Data items:

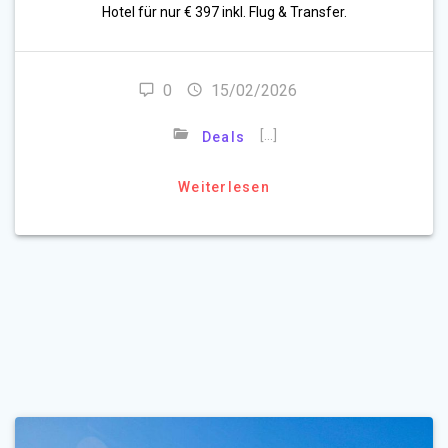
Hotel für nur € 397 inkl. Flug & Transfer.
0
15/02/2026
[…]
Deals
Weiterlesen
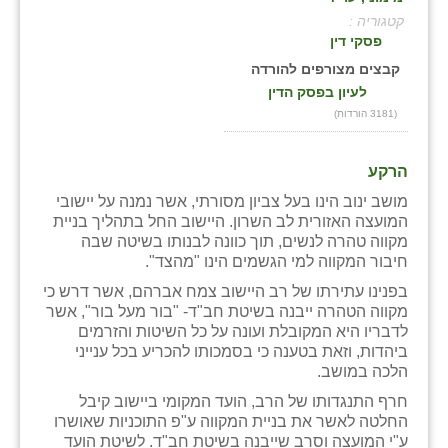
קטגוריה :
בני ציון
פסקי דין
בצרה
קבצים מצורפים להורדה
לעיון בפסק הדין
בקעות
(3181 הורדות)
ֿגבעת שפירא
הרקע
גן הדרום
מושב ינוב הינו בעל צביון מסורתי, אשר נמנה על יישובי
המועצה האזורית לב השרון. היישוב החל בתהליך בניית
גן השומרון
מקווה טהרה לנשים, תוך כוונה לבנותו בשיטה שבה
חיבור המקווה למי הגשמים הינו "מהצד".
גני עם
בפנינו עתירתו של רב היישוב צמח אברהם, אשר דרש כי
גני יהודה
מקווה הטהרה ייבנה בשיטת חב"ד- "בור מעל בור", אשר
לדבריו היא המקובלת ועונה על כל השיטות והזרמים
גנות
ביהדות, וזאת בטענה כי בסמכותו להכריע בכל ענייני
הלכה במושב.
ורד יריחו
חרף התנגדותו של הרב, הועד המקומי ביישוב קיבל
החלטה לאשר את בניית המקווה ע"פ התוכניות שאושרו
דקל
ע"י המועצה וסרב שייבנה בשיטת חב"ד. לשיטת הועד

▸ What the task asks:
All lines from the one containing "חרף התנגדותו של הרב, הועד המקומי ביישוב קיבל" through the end of the records, both ends included, are to be quoted exactly; please add nothing else.

▸ Exercise solution:
חרף התנגדותו של הרב, הועד המקומי ביישוב קיבל
החלטה לאשר את בניית המקווה ע"פ התוכניות שאושרו
דקל
ע"י המועצה וסרב שייבנה בשיטת חב"ד. לשיטת הועד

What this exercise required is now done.